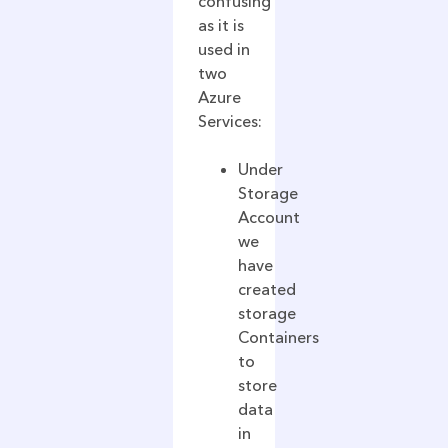
confusing
as it is
used in
two
Azure
Services:
Under
Storage
Account
we
have
created
storage
Containers
to
store
data
in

**********

* Exercise prompt
Retype everything in the entries above exactly. The pictures are to be omitted.

* Response to the task
confusing
as it is
used in
two
Azure
Services:
Under
Storage
Account
we
have
created
storage
Containers
to
store
data
in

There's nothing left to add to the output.